Pros combine hoops, studies at ALBA Berlin College

Nov 07, 2017 by David Hein, Print
Pros combine hoops, studies at ALBA Berlin College

It's not often that basketball players can combine getting a higher education degree and playing professional games. But that is exactly what ALBA Berlin is offering to players such as Tim Schneider with the ALBA Berlin College.

The 20-year-old Schneider is the second ALBA player to take advantage of the German club's collaboration with the BiTS Berlin campus of the University of Applied Sciences Europe in working toward a bachelor's degree in sports and event management.

"For me, it's a perfect opportunity to combine playing professional basketball and studying at the same time. It was very important for me you get this opportunity to do both because knowledge is very important," Schneider said.

Schneider started the four-year program in August as part of the second class of students at the ALBA Berlin College. "ALBA Berlin College offers professional athletes ideal opportunities to effectively and sensibly combine the fully-packed everyday sportsman's life with studying," ALBA Berlin club general manager Marco Baldi said. "It is a valuable commodity when you can prepare for life after a sports career already during your competitive career."

There are 10 students in Schneider's class, making 15 total from the first two years. In the preseason, there were classes five days a week, but since the season started in October there is only one day of class weekly. All of the theoretical course work is done at the BiTS while the practical experience is gained at the ALBA Berlin club.

While Schneider practices as a professional basketball player with ALBA Berlin, his classmates spend their non-classroom days either at the club offices or working as coaches and referees in ALBA's youth system.
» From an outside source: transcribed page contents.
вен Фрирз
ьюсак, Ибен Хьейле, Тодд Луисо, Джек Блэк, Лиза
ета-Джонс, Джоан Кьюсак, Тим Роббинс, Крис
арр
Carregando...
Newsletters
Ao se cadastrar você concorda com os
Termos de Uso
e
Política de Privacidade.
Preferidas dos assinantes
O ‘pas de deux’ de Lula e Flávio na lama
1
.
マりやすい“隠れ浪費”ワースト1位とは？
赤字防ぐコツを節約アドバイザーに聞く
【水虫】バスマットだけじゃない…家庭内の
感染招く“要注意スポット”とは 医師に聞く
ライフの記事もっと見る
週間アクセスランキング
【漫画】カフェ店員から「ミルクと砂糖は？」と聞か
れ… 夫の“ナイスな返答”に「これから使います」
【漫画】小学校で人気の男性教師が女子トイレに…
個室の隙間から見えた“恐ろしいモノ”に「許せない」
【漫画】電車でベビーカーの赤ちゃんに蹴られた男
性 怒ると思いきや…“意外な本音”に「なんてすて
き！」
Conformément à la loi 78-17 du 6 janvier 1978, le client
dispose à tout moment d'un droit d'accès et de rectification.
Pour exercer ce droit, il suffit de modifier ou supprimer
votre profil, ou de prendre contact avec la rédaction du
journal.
"It's for all basketball-minded people: players, referees, coaches, sports managers; and we integrate them all into our club," said Daniel Endres, who is responsible for finances and marketing with the youth program for ALBA Berlin.
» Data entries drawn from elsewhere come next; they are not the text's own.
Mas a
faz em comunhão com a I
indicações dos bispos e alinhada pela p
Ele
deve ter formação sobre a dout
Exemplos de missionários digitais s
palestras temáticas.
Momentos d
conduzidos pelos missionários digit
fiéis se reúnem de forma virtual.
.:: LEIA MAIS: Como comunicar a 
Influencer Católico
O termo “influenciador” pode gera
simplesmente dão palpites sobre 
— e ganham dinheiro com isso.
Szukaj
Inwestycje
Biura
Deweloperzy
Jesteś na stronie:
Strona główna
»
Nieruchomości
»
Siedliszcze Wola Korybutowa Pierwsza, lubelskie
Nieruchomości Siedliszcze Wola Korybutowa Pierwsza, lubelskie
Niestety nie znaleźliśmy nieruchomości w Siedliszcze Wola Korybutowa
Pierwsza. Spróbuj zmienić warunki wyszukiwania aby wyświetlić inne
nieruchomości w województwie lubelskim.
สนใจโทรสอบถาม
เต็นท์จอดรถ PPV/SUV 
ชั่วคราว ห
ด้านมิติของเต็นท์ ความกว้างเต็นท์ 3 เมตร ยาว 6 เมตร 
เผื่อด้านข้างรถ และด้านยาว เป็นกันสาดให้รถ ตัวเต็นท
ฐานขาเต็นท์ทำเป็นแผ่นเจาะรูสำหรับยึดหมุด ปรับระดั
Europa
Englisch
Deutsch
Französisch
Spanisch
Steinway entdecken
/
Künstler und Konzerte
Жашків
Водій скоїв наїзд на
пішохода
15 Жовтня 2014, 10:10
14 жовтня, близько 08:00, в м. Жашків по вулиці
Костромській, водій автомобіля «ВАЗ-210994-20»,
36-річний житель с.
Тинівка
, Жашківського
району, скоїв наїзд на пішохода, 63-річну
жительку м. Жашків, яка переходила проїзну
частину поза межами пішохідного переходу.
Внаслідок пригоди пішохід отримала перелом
"We have a huge youth program in our club, and we wanted to give the chance to players and people in our club to continue with their education."

ALBA veteran guard Akeem Vargas has been studying at BiTS since March 2015, but had joined before there was the official collaboration with the club, wanting to further his education.

"Some of our players, such as Akeem Vargas and Tim Schneider, are already using this offer and certainly more will follow," said Baldi.

This collaboration is not solely about basketball players. A major function is to directly assist in educating and developing a new future workforce to fill needs within the club.

"We are always looking for well-educated coaches and managers for the office and the goal is to integrate them into the office because the program lasts four years. You want to integrate them into the company and build up your base of employees in different fields," Endres said.

He also called the college a recruiting tool, since all the classes are in English.

"Looking into the future, it could really give us an advantage over other clubs in Europe," Endres said.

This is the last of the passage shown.